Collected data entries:
□ □ □ □ □ □ □
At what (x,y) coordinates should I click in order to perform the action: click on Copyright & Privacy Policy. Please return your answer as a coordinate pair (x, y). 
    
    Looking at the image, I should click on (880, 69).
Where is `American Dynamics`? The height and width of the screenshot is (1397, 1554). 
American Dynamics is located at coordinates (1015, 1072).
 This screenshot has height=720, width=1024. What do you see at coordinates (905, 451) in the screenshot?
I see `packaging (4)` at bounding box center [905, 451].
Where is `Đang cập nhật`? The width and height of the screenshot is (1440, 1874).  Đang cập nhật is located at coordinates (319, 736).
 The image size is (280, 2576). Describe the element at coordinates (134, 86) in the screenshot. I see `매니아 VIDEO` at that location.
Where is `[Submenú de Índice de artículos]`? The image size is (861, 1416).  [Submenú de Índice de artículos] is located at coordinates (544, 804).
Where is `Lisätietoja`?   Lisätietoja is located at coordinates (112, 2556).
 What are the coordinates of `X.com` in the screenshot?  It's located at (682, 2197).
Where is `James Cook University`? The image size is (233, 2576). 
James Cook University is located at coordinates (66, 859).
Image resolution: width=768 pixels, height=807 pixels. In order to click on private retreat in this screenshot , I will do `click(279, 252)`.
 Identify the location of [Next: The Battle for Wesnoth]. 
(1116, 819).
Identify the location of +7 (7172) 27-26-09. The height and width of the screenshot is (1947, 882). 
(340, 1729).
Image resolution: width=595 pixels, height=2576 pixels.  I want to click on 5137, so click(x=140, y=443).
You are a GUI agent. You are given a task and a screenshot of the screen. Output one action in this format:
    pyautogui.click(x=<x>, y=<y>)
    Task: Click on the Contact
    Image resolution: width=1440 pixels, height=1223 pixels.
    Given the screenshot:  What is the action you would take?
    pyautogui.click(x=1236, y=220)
□ □ □ □ □ □ □
THE PROBLEM: Write out every entry again exactly, please, with nothing missing.

ANSWER BELOW:
At what (x,y) coordinates should I click in order to perform the action: click on Copyright & Privacy Policy. Please return your answer as a coordinate pair (x, y). 
    
    Looking at the image, I should click on (880, 69).
Where is `American Dynamics`? The height and width of the screenshot is (1397, 1554). 
American Dynamics is located at coordinates (1015, 1072).
 This screenshot has height=720, width=1024. What do you see at coordinates (905, 451) in the screenshot?
I see `packaging (4)` at bounding box center [905, 451].
Where is `Đang cập nhật`? The width and height of the screenshot is (1440, 1874).  Đang cập nhật is located at coordinates (319, 736).
 The image size is (280, 2576). Describe the element at coordinates (134, 86) in the screenshot. I see `매니아 VIDEO` at that location.
Where is `[Submenú de Índice de artículos]`? The image size is (861, 1416).  [Submenú de Índice de artículos] is located at coordinates (544, 804).
Where is `Lisätietoja`?   Lisätietoja is located at coordinates (112, 2556).
 What are the coordinates of `X.com` in the screenshot?  It's located at (682, 2197).
Where is `James Cook University`? The image size is (233, 2576). 
James Cook University is located at coordinates (66, 859).
Image resolution: width=768 pixels, height=807 pixels. In order to click on private retreat in this screenshot , I will do `click(279, 252)`.
 Identify the location of [Next: The Battle for Wesnoth]. 
(1116, 819).
Identify the location of +7 (7172) 27-26-09. The height and width of the screenshot is (1947, 882). 
(340, 1729).
Image resolution: width=595 pixels, height=2576 pixels.  I want to click on 5137, so click(x=140, y=443).
You are a GUI agent. You are given a task and a screenshot of the screen. Output one action in this format:
    pyautogui.click(x=<x>, y=<y>)
    Task: Click on the Contact
    Image resolution: width=1440 pixels, height=1223 pixels.
    Given the screenshot:  What is the action you would take?
    pyautogui.click(x=1236, y=220)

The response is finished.